> **Exercise description**
Search the listing for the string "second" and copy every line that contains it.

*** Opening Records shown ***

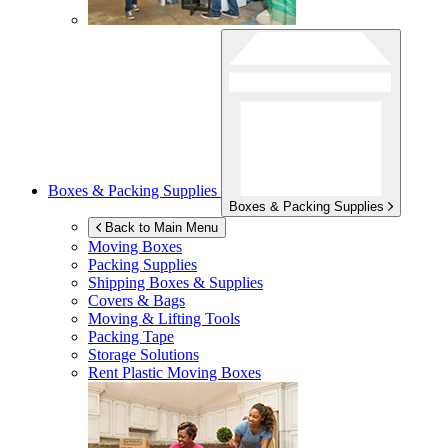
Boxes & Packing Supplies
Boxes & Packing Supplies
Back to Main Menu
Moving Boxes
Packing Supplies
Shipping Boxes & Supplies
Covers & Bags
Moving & Lifting Tools
Packing Tape
Storage Solutions
Rent Plastic Moving Boxes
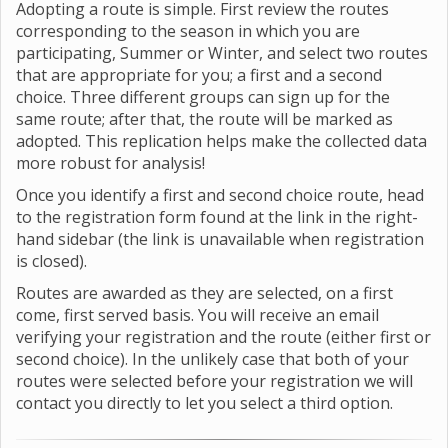
Adopting a route is simple. First review the routes
corresponding to the season in which you are
participating, Summer or Winter, and select two routes
that are appropriate for you; a first and a second
choice. Three different groups can sign up for the
same route; after that, the route will be marked as
adopted. This replication helps make the collected data
more robust for analysis!
Once you identify a first and second choice route, head
to the registration form found at the link in the right-
hand sidebar (the link is unavailable when registration
is closed).
Routes are awarded as they are selected, on a first
come, first served basis. You will receive an email
verifying your registration and the route (either first or
second choice). In the unlikely case that both of your
routes were selected before your registration we will
contact you directly to let you select a third option.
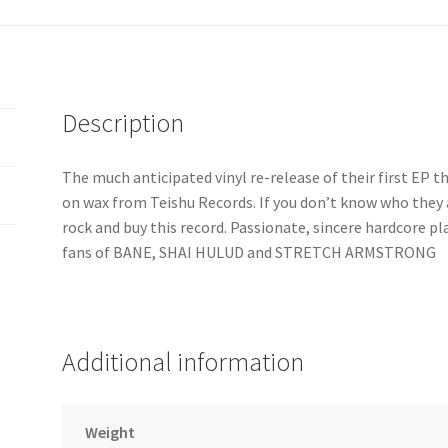
Description
The much anticipated vinyl re-release of their first EP 
on wax from Teishu Records. If you don’t know who they 
rock and buy this record. Passionate, sincere hardcore p
fans of BANE, SHAI HULUD and STRETCH ARMSTRONG
Additional information
Weight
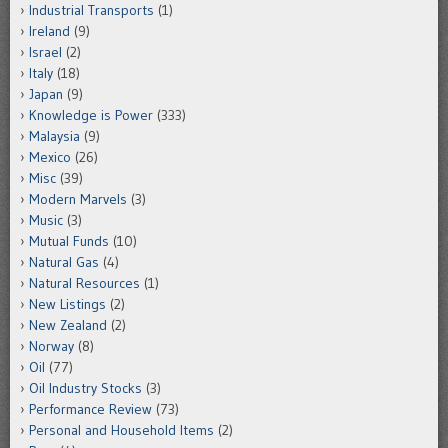
Industrial Transports
(1)
Ireland
(9)
Israel
(2)
Italy
(18)
Japan
(9)
Knowledge is Power
(333)
Malaysia
(9)
Mexico
(26)
Misc
(39)
Modern Marvels
(3)
Music
(3)
Mutual Funds
(10)
Natural Gas
(4)
Natural Resources
(1)
New Listings
(2)
New Zealand
(2)
Norway
(8)
Oil
(77)
Oil Industry Stocks
(3)
Performance Review
(73)
Personal and Household Items
(2)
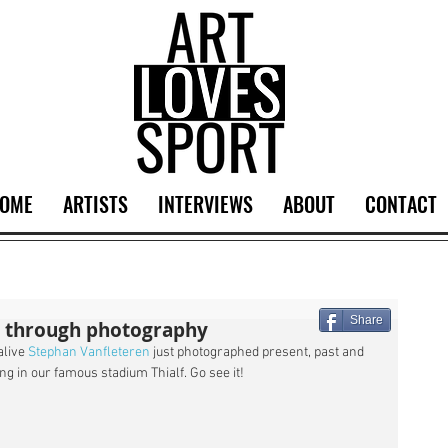
OME
ARTISTS
INTERVIEWS
ABOUT
CONTACT
Share
s through photography
live 
Stephan Vanfleteren
 just photographed present, past and 
ng in our famous stadium Thialf. Go see it!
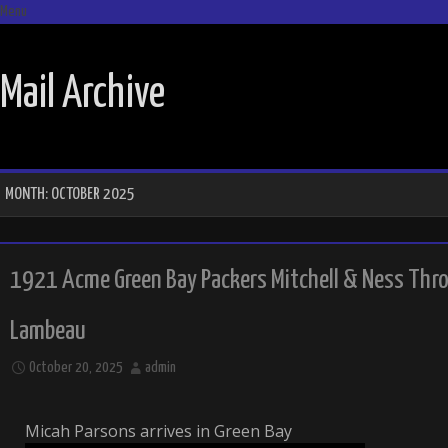
Menu
SKIP TO CONTENT
Mail Archive
MONTH:
OCTOBER 2025
1921 Acme Green Bay Packers Mitchell & Ness Thro
Lambeau
October 20, 2025
admin
Micah Parsons arrives in Green Bay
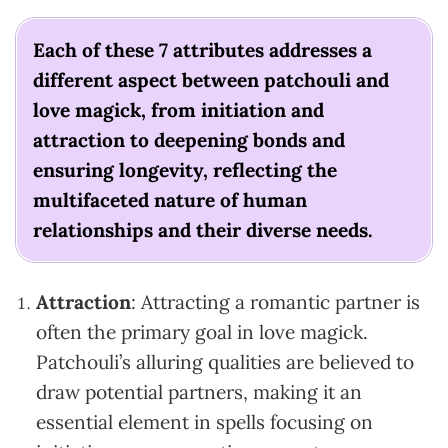
Each of these 7 attributes addresses a
different aspect between patchouli and
love magick, from initiation and
attraction to deepening bonds and
ensuring longevity, reflecting the
multifaceted nature of human
relationships and their diverse needs.
Attraction
: Attracting a romantic partner is
often the primary goal in love magick.
Patchouli’s alluring qualities are believed to
draw potential partners, making it an
essential element in spells focusing on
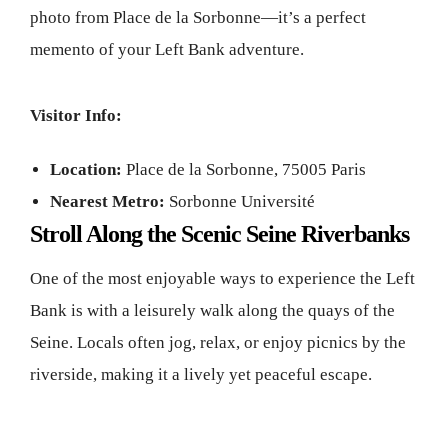
photo from Place de la Sorbonne—it’s a perfect
memento of your Left Bank adventure.
Visitor Info:
Location:
Place de la Sorbonne, 75005 Paris
Nearest Metro:
Sorbonne Université
Stroll Along the Scenic Seine Riverbanks
One of the most enjoyable ways to experience the Left
Bank is with a leisurely walk along the quays of the
Seine. Locals often jog, relax, or enjoy picnics by the
riverside, making it a lively yet peaceful escape.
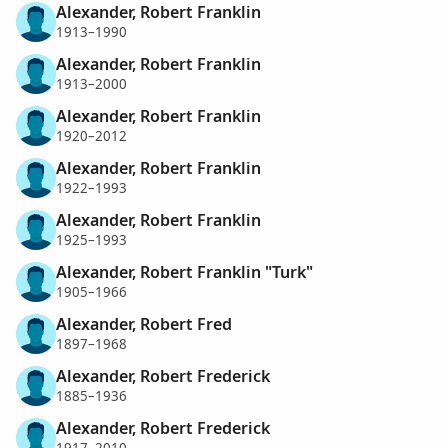
Alexander, Robert Franklin
1913–1990
Alexander, Robert Franklin
1913–2000
Alexander, Robert Franklin
1920–2012
Alexander, Robert Franklin
1922–1993
Alexander, Robert Franklin
1925–1993
Alexander, Robert Franklin "Turk"
1905–1966
Alexander, Robert Fred
1897–1968
Alexander, Robert Frederick
1885–1936
Alexander, Robert Frederick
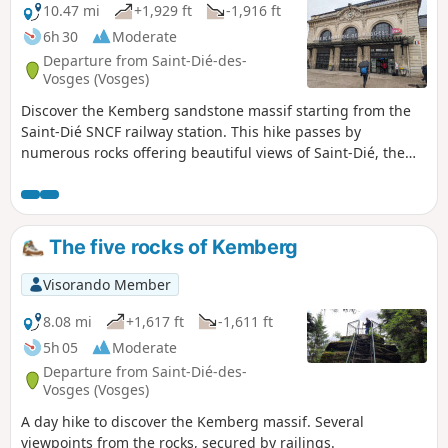
10.47 mi
+1,929 ft
-1,916 ft
6h 30
Moderate
Departure from Saint-Dié-des-
Vosges (Vosges)
Discover the Kemberg sandstone massif starting from the
Saint-Dié SNCF railway station. This hike passes by
numerous rocks offering beautiful views of Saint-Dié, the
Bure, Ormont and Madeleine massifs and the Meurthe
valley.
The five rocks of Kemberg
Visorando Member
8.08 mi
+1,617 ft
-1,611 ft
5h 05
Moderate
Departure from Saint-Dié-des-
Vosges (Vosges)
A day hike to discover the Kemberg massif. Several
viewpoints from the rocks, secured by railings.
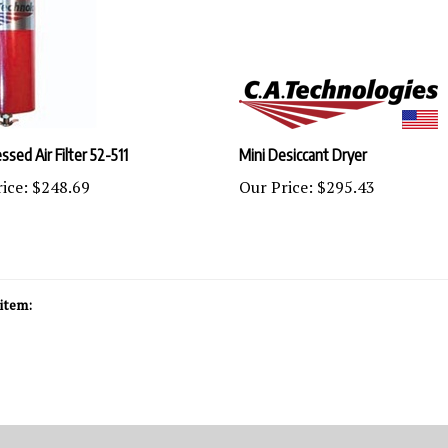
sed Air Filter 52-511
Mini Desiccant Dryer
ice:
$248.69
Our Price:
$295.43
item:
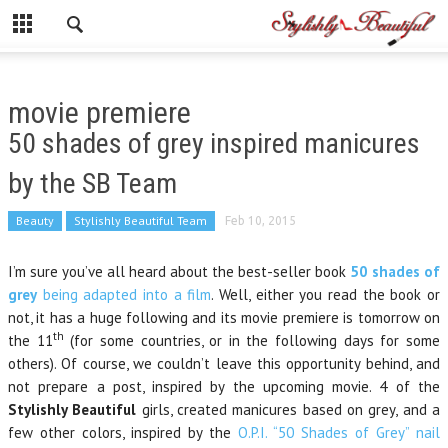
movie premiere
50 shades of grey inspired manicures
by the SB Team
Beauty
Stylishly Beautiful Team
Feb 10, 2015
I’m sure you’ve all heard about the best-seller book
50 shades of
grey
being adapted into a film
. Well, either you read the book or
not, it has a huge following and its movie premiere is tomorrow on
th
the 11
(for some countries, or in the following days for some
others). Of course, we couldn’t leave this opportunity behind, and
not prepare a post, inspired by the upcoming movie. 4 of the
Stylishly Beautiful
girls, created manicures based on grey, and a
few other colors, inspired by the
O.P.I. “50 Shades of Grey” nail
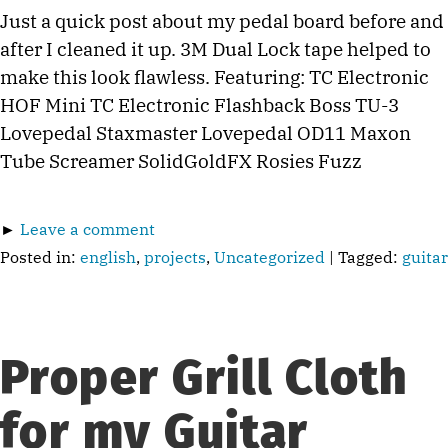
Just a quick post about my pedal board before and
after I cleaned it up. 3M Dual Lock tape helped to
make this look flawless. Featuring: TC Electronic
HOF Mini TC Electronic Flashback Boss TU-3
Lovepedal Staxmaster Lovepedal OD11 Maxon
Tube Screamer SolidGoldFX Rosies Fuzz
►
Leave a comment
Posted in:
english
,
projects
,
Uncategorized
| Tagged:
guitar
Proper Grill Cloth
for my Guitar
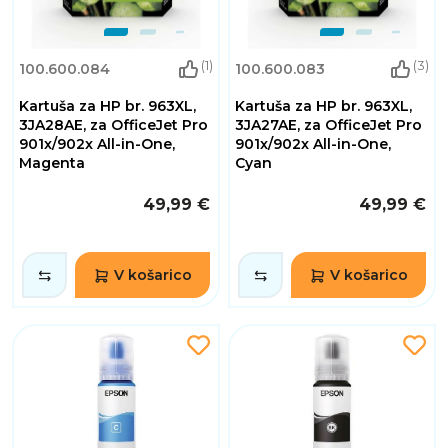
(1)
(3)
100.600.084
100.600.083
Kartuša za HP br. 963XL,
Kartuša za HP br. 963XL,
3JA28AE, za OfficeJet Pro
3JA27AE, za OfficeJet Pro
901x/902x All-in-One,
901x/902x All-in-One,
Magenta
Cyan
49,99 €
49,99 €
V košarico
V košarico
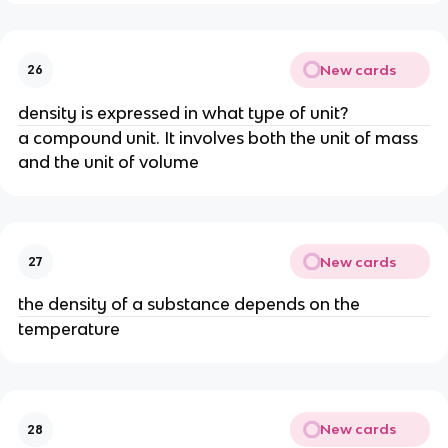
New cards
26
density is expressed in what type of unit?
a compound unit. It involves both the unit of mass 
and the unit of volume
New cards
27
the density of a substance depends on the
temperature
New cards
28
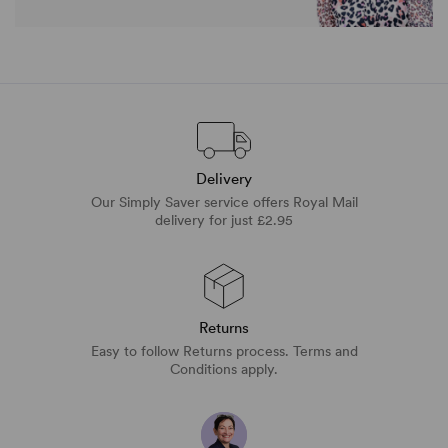
Delivery
Our Simply Saver service offers Royal Mail
delivery for just £2.95
Returns
Easy to follow Returns process. Terms and
Conditions apply.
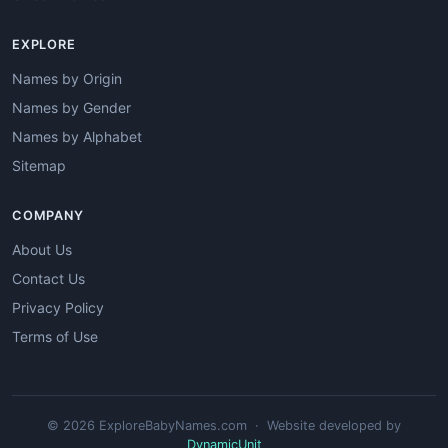
EXPLORE
Names by Origin
Names by Gender
Names by Alphabet
Sitemap
COMPANY
About Us
Contact Us
Privacy Policy
Terms of Use
© 2026 ExploreBabyNames.com · Website developed by
DynamicUnit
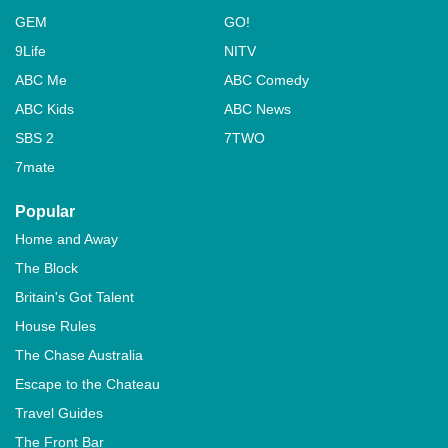
GEM
GO!
9Life
NITV
ABC Me
ABC Comedy
ABC Kids
ABC News
SBS 2
7TWO
7mate
Popular
Home and Away
The Block
Britain's Got Talent
House Rules
The Chase Australia
Escape to the Chateau
Travel Guides
The Front Bar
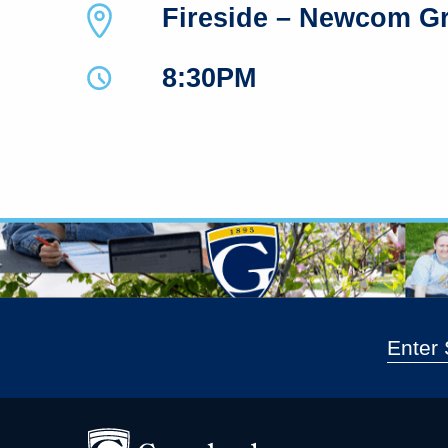
Fireside – Newcom G
8:30PM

*** Closing Records shown ***

> **Answer to this task**
that are appropriate for you; a first and a second
Once you identify a first and second choice route, head
second choice). In the unlikely case that both of your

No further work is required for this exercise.